Let R be a ring and $F',F,F'',G',G,G''$ left R-modules. Assume we are given R-module homomorphism $i:F'\to F,p:G'\to G,p':G\to G''$ and $a:F'\to G',b:F\to G,c:F''\to G''$ such that the following conditions are satisfied:
(i) $b\circ i=i'\circ a, c\circ p=p'\circ b$.
(ii)the sequence $F'\to F\to F''\to 0$ is exact
(iii)the sequence $0\to G'\to G\to G''$ is exact.
question: (a)define an R-module homomorphism $s:Ker(c)\to Coker(a)$.
(b)show that $i,p,s,i',p'$ give rise to an exact sequence $Ker(a)\to Ker(b) \to Ker(c)\to Coker(a)\to Coker(b)\to Coker(c)$.
I still have no idea how to construct a homomorphism in this case, if I can find that homomorphism then I think maybe I can prove the second question! Here is what I am thinking, given any $x\in Ker(c)$, we can find an element $f\in F$ such that p(f)=x, then set $s(x)=i^{-1}\circ b(f)$, but I cannot prove why it is well-defined, then if it is well-defined, maybe I think it is a homomorphism! Can someone help me?

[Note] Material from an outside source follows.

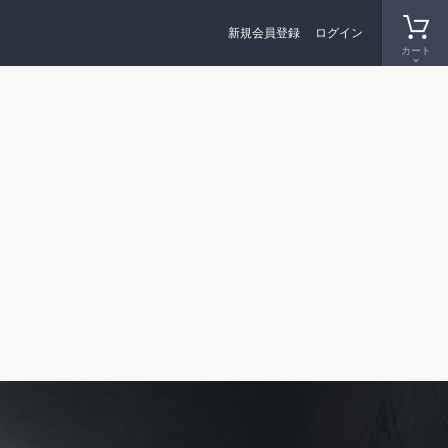
新規会員登録
ログイン
カート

There is essentially only one thing you can do: view $x \in \ker c$ as an element of $F''$; use surjectivity of $p$ to find an element in $F$ that maps to $x$ through $p$; push this to $G$ through $b$; use the commutativity of the right square and exactness to show that this element is in $\ker p' = \operatorname{im} i'$; pick the unique preimage of this element in $G'$; push this to its coset in $\operatorname{coker} a$. In symbols: $$s(x) = (i')^{-1}(b(p^{-1}(x))) + \operatorname{im} a.$$Show that this map is well-defined and a homomorphism. (To show that the map is well-defined, consider two preimages $y,z \in F$ of $x$, i.e., $p(y) = p(z)$. Use commutativity of the left square and exactness to show that the difference $(i')^{-1}(b(y)) - (i')^{-1}(b(z))$ belongs to $\operatorname{im} a$.)
N.B. This is an extremely well-known result called the snake lemma. (There is even a movie scene in which it is shown being taught.)